------ Records for the exercise
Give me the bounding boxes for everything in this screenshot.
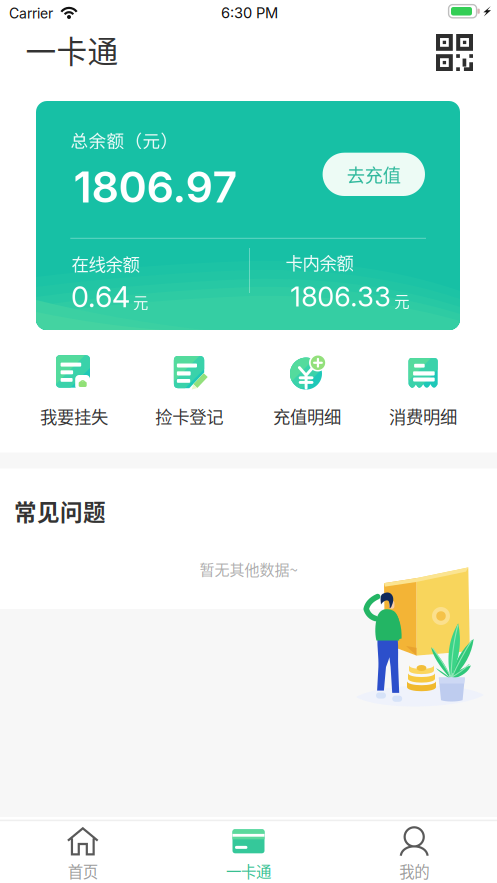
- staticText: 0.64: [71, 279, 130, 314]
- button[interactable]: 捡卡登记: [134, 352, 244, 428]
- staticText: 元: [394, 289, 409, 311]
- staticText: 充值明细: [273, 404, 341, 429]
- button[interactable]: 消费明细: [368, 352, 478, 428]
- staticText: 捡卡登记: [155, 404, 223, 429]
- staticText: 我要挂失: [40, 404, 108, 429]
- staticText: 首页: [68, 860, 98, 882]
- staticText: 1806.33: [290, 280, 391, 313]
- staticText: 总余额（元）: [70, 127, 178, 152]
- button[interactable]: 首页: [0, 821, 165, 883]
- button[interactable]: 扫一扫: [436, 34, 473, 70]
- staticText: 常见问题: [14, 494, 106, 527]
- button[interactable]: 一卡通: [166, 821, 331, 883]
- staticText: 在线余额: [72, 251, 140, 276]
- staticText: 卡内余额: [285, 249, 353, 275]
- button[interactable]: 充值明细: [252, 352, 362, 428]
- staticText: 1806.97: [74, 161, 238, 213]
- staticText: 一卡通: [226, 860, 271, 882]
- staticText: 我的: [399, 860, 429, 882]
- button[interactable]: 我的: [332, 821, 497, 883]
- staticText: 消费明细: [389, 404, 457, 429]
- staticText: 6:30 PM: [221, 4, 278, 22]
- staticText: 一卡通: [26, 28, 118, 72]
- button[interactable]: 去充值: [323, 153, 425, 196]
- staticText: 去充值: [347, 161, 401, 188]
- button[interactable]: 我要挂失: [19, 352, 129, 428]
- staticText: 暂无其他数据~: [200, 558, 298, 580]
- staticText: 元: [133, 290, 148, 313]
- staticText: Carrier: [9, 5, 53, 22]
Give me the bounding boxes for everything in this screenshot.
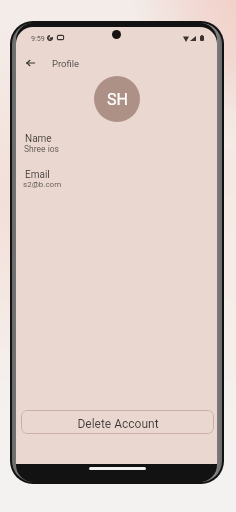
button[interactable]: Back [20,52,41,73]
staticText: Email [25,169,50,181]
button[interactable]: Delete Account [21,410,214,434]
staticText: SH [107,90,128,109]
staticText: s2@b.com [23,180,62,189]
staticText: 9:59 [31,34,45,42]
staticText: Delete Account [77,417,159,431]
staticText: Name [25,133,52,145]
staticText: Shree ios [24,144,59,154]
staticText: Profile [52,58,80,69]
------------
* _Task description_: Show the lines of the material that contain the word "充值明细".

* _Solution for this problem_:
- staticText: 充值明细: [273, 404, 341, 429]
- button[interactable]: 充值明细: [252, 352, 362, 428]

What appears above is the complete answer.